Most sitting councilmembers aren’t supporting this ballot initiative. Their desperate excuse is that a ban on direct corporate funding of campaigns could push corporate dollars into the shady world of political action committees.

But the council has the authority to regulate those PACs, so that argument rings hollow.

Those councilmembers would actually have you believe that the current system of direct corporate contributions to campaigns is transparent by comparison. Nothing could be further from the truth.

Corporate contributors make a mockery of campaign finance rules by cloning themselves to circumvent contribution limits. Corporate donors bundle checks from each of their corporate subsidiaries, even if those subsidiaries do nothing but write checks to councilmembers.

By giving money through these veiled spinoffs, corporations can give many times more than you or I can give. Is that fair? Should your neighbor be able to contribute 12 times more than you because he owns a business with 11 subsidiaries and you do not?

Often, these corporate contributors are land developers who establish each development as a separate limited liability company (LLC), and bundle checks from each LLC to politicians. Using LLCs is particularly shady, as the identities of their owners is legally not public information.

We can strike at the heart of this culture of pay-to-play in DC government by passing this ballot measure. Doing so would force councilmembers to be more responsive to ordinary citizens in order to finance their campaigns.

As long as our politicians bankroll their campaigns with bundled corporate checks, though, we can forget about regulating PACs or passing any other meaningful campaign finance reform.
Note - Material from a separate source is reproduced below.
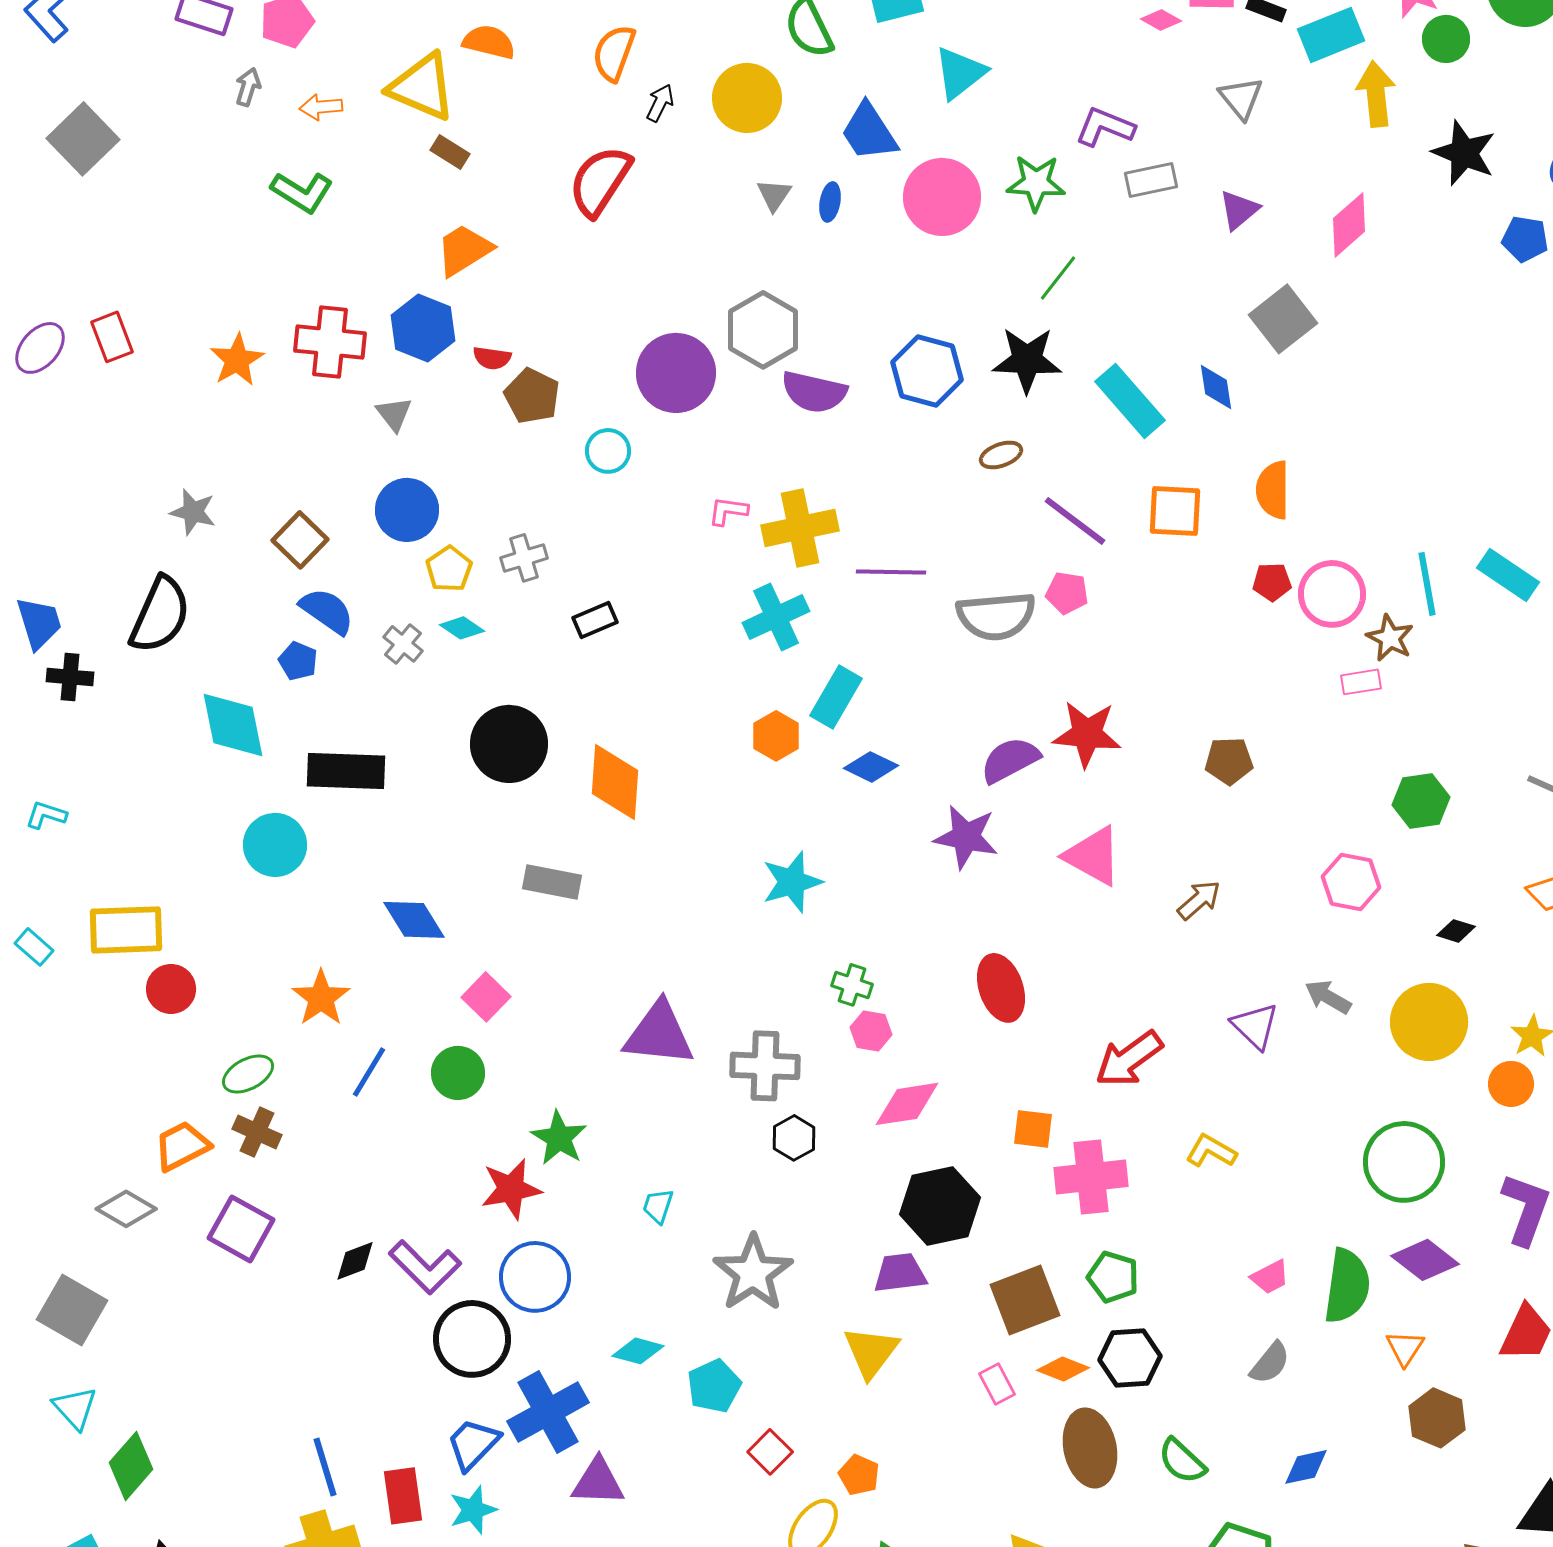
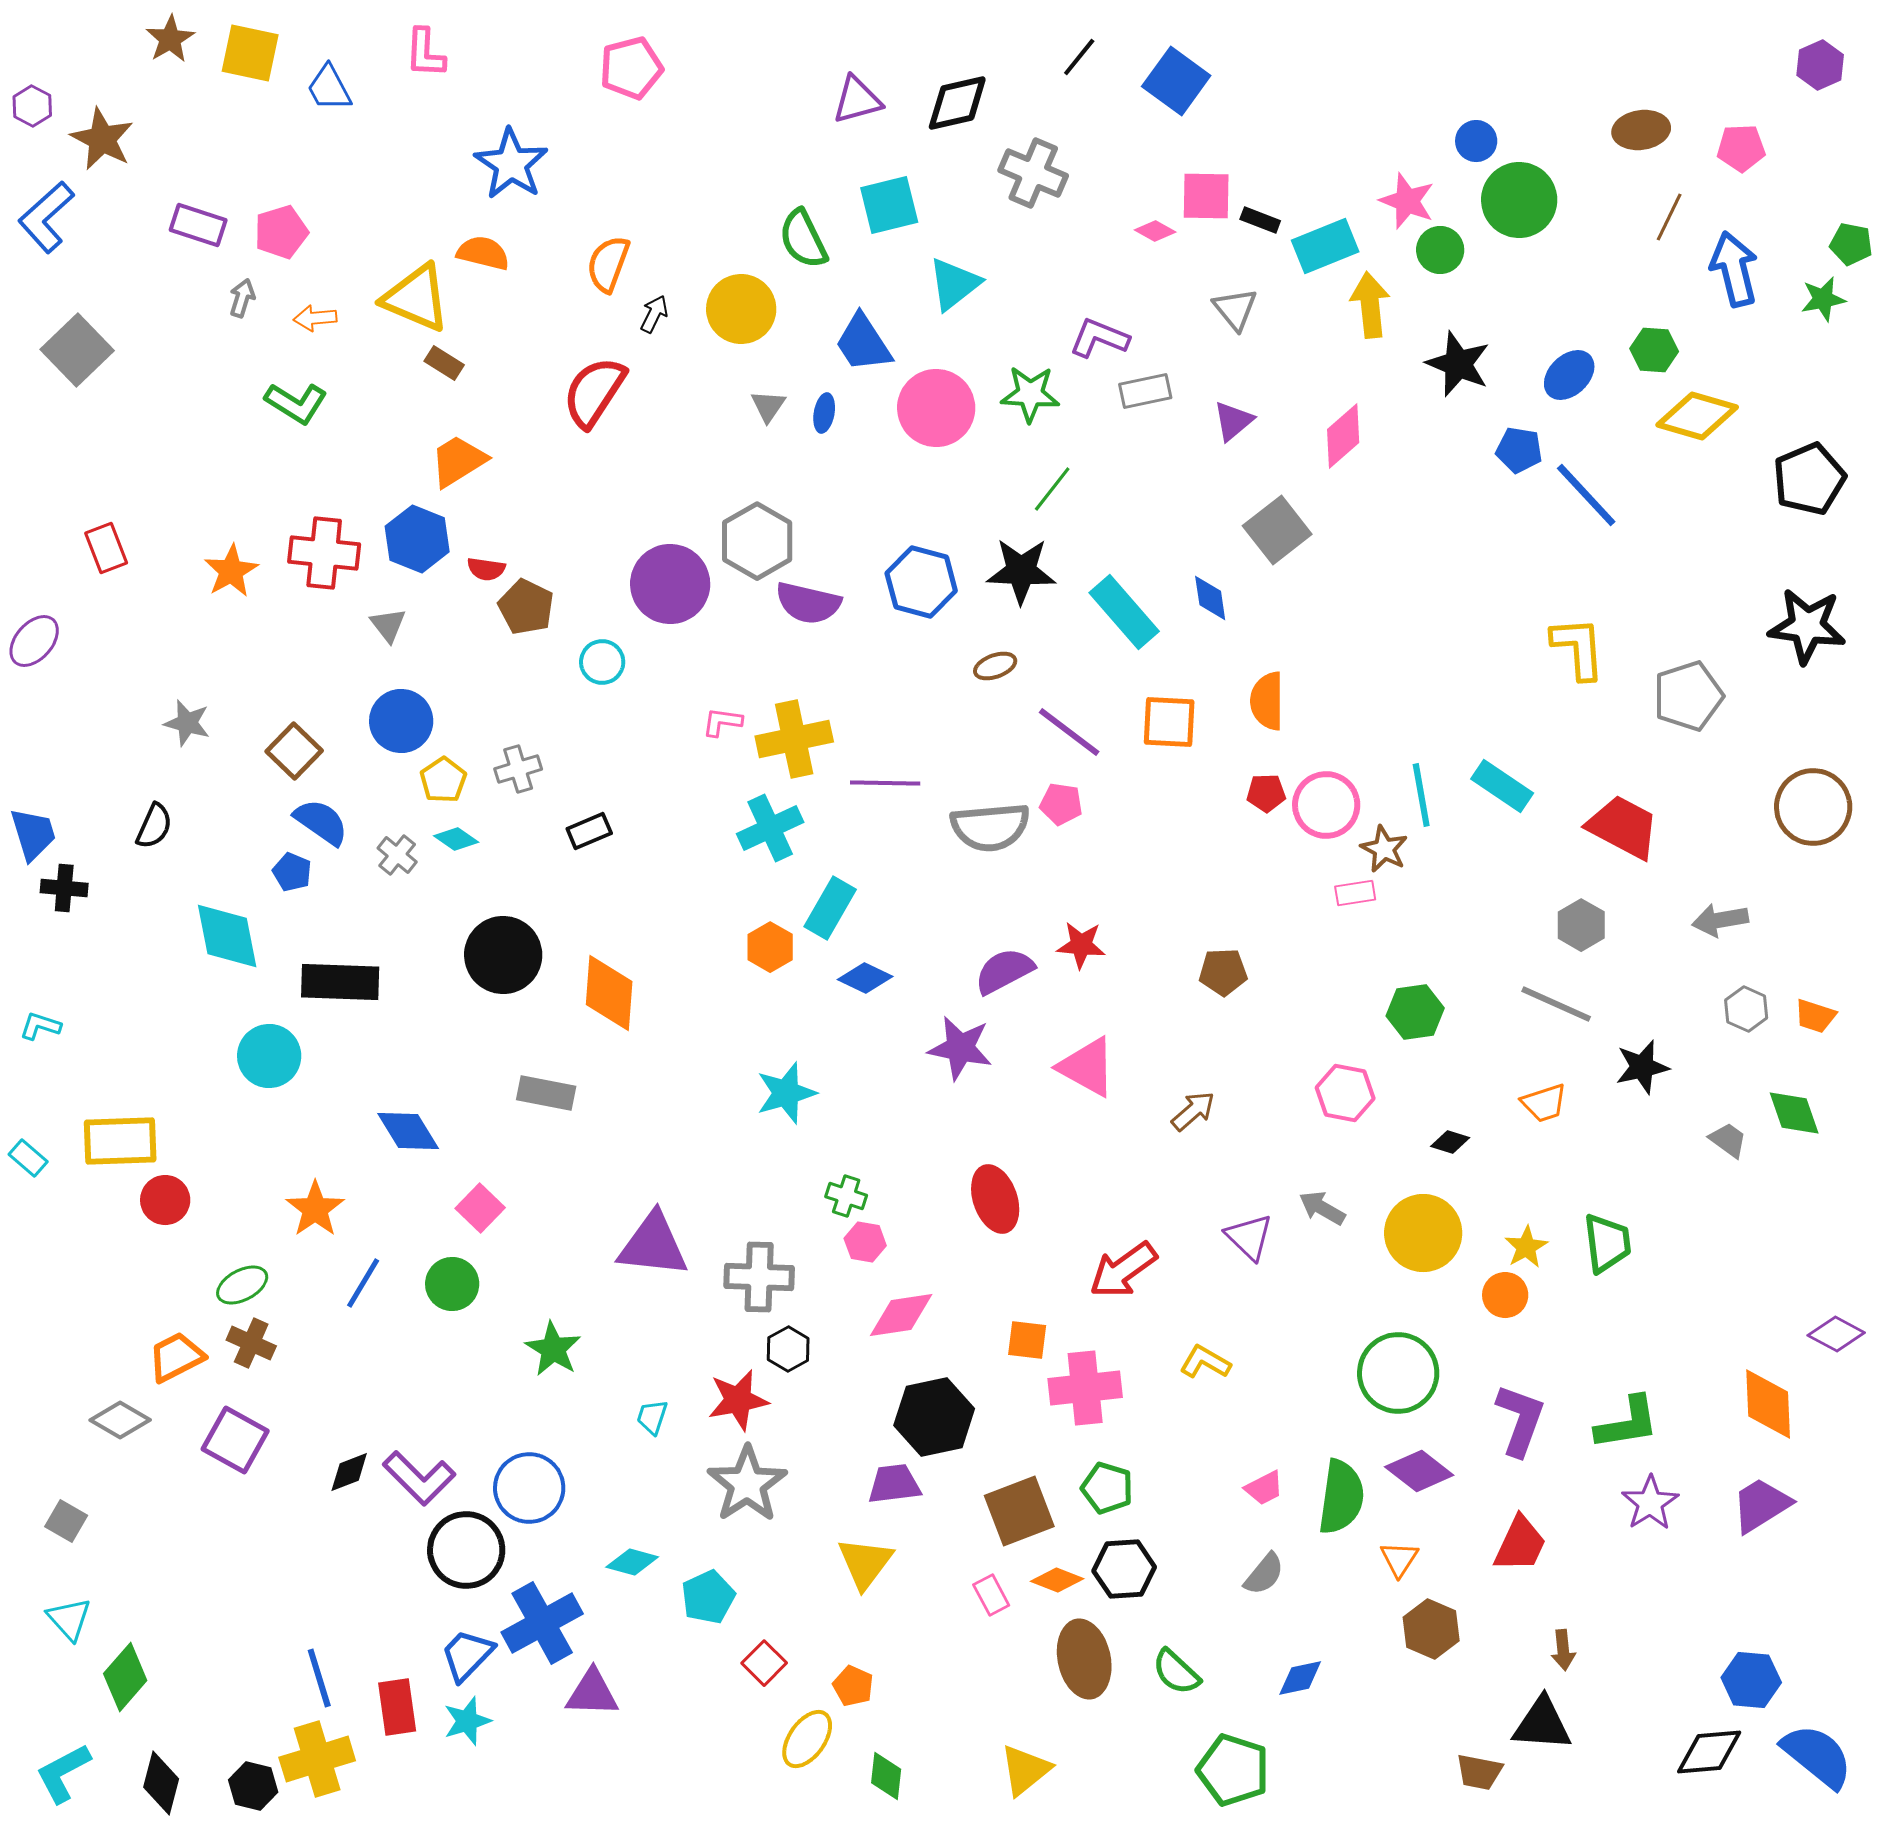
purple ellipse: (40, 348) -> (34, 641), moved
black semicircle: (160, 615) -> (154, 826), size x0.6
red star: (1087, 734) -> (1081, 945), size x0.7
red star: (511, 1189) -> (738, 1400), moved
gray square: (72, 1310) -> (66, 1521), size x0.6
Just last December, the council voted down several amendments to include campaign finance reform in ethics legislation, by a vote of 12-1.

Dissenting councilmembers claimed they voted no because they wanted to wait to address campaign finance reform separately. We aren’t holding our breath. Only 2 members co-introduced a comprehensive reform bill, but just last week the rest of the council found time to support a much narrower campaign finance reform fix, limiting money order contributions to $25.

That’s a good step, but other issues are equally pressing. Or is the council only willing to deal with the problem of the day on the front page of the newspapers, and none other?

Our patience has run out. As long as corporate owners can walk to a sitting councilmember and, while discussing a city contract, hand them 12 checks from each LLC they own, residents cannot trust our elected officials.

No, Banning corporate contributions to campaigns is not sufficient to reform campaign finance. Yes, it will still be possible for PACs to influence DC Council legislation.

But Initiative 70 will make it a lot harder for corporations to buy votes, and will send a clear message to the Council that continued campaign finance reform, including PAC regulation, can be delayed no longer.

Sign a petition when you vote on April 3rd, or even better, volunteer for DC Public Trust and help collect signatures.

This is the official endorsement of Greater Greater Washington, written by one or more contributors. Active contributors and editors voted on endorsements, and any endorsement reflects a strong majority or greater in favor of endorsing the initiative.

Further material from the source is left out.